Pakai jas putih di pemakaman? Steve benar-benar ingin menjadi pusat perhatian. Obsesinya menakutkan sekali bagi orang sekitarnya. Anak kecil itu menjelaskan psikologi Steve dengan sangat bijak. Nonton (Sulih suara)Dewa Biliar membuatku merasakan stresnya suasana ini. Steve butuh melupakan kekalahan masa lalu itu segera.

Teriakan Bangun yang Merindingkan

Cara Steve berteriak Bangun membuatku merinding. Dia menolak menerima kematian Andrew begitu saja. Rivalitas dalam (Sulih suara)Dewa Biliar ternyata sangat dalam dampaknya. Pria muda berbaju hitam tetap tenang meski diprovokasi. Salut dengan kesabarannya menghadapi orang yang sedang emosi tidak karuan seperti Steve di gereja.

Lima Tahun Berlatih Sia-Sia

Lima tahun berlatih keras hanya untuk momen ini? Steve merasa waktunya terbuang sia-sia jika Andrew pergi. Tapi sekarang dia menargetkan penerusnya. Kejutan alur ini liar sekali. Aku suka drama yang ditampilkan di sini. Steve benar-benar terobsesi dengan gelar juara tanpa peduli situasi sekitar sedang berduka cita.

Anak Kecil Paling Bijak di Sini

Anak itu tahu terlalu banyak untuk seusianya. Dia menjelaskan psikologi Steve dengan sempurna. Ini bukan sekadar kalah menang biasa. (Sulih suara)Dewa Biliar benar-benar mengeksplorasi kekuatan mental. Steve terlihat hancur di dalam hatinya. Kalah dari seseorang bisa menjadi beban seumur hidup bagi ahli seperti dia.

Tantangan di Atas Kematian

Bayangkan menantang seseorang di pemakamannya. Steve benar-benar tidak punya rasa malu. Tapi rasa sakitnya terlihat nyata. Dia ingin menang secara adil dan jujur. Sekarang dia menginjak biliar Negara Aran. Adegan ini sangat menegangkan. Steve menunjuk ke bawah dengan agresif di (Sulih suara)Dewa Biliar.

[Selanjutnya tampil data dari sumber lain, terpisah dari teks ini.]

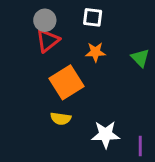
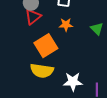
yellow semicircle: (61, 119) -> (42, 71), size x1.6

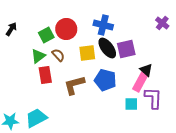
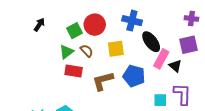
purple cross: (162, 23) -> (191, 19), turned -32
black ellipse: (107, 48) -> (151, 42), moved
purple square: (126, 49) -> (188, 45), moved
red rectangle: (45, 75) -> (74, 71), turned -72
pink rectangle: (140, 82) -> (161, 59), moved

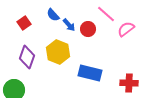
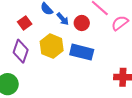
red square: (24, 23) -> (25, 23), moved
blue rectangle: (90, 73) -> (82, 52), moved

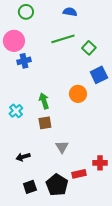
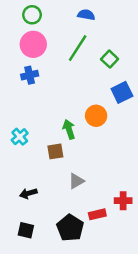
green line: (63, 39) -> (78, 48), turned -40
pink circle: (14, 41) -> (33, 44), moved
green arrow: (44, 101) -> (69, 129), moved
gray triangle: (62, 147) -> (76, 181), turned 32
black square: (30, 187) -> (26, 230), moved, turned 32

Simbolisme Warna yang Kuat

Kontras antara pelayat dan Steve sangat tajam. Semua pakai hitam, hanya dia putih. Simbolis? Dia berdiri melawan dunia. (Sulih suara)Dewa Biliar terus memberiku kejutan. Steve menunjuk ke bawah dengan agresif. Suasananya mencekam sekali di dalam gereja yang seharusnya tenang dan menghormati orang meninggal.

Egoisme Seorang Pecandu Menang

Steve bilang Andrew tidak boleh mati sebelum dikalahkan. Itu egois tapi penuh gairah. Pelayat lain menghakiminya dalam hati. Aku kasihan pada Steve tapi dia salah besar. Aktingnya luar biasa. Emosi yang meledak-ledak di tempat suci menunjukkan betapa frustrasinya dia terhadap nasib di (Sulih suara)Dewa Biliar.

Konflik Semakin Memanas

Pria muda itu mencoba menenangkan Steve. Mohon jaga sikap itu sopan tapi tegas. Steve menepisnya dengan kasar. Konflik semakin meningkat. Tidak sabar menunggu pertandingan berikutnya. Steve lawan Penerus. (Sulih suara)Dewa Biliar selalu berhasil membuatku penasaran dengan kelanjutan ceritanya setiap episodenya.

Ambisi Hingga Lupa Diri

Akhiran dengan Bersambung membunuhku. Steve ingin menghancurkan biliar Negara Aran di bawah kakinya. Ambisi tingkat seratus persen. (Sulih suara)Dewa Biliar tidak pernah mengecewakan. Ketegangan terasa sepanjang waktu di gereja. Steve benar-benar gila karena biliar hingga lupa tempat dan situasi.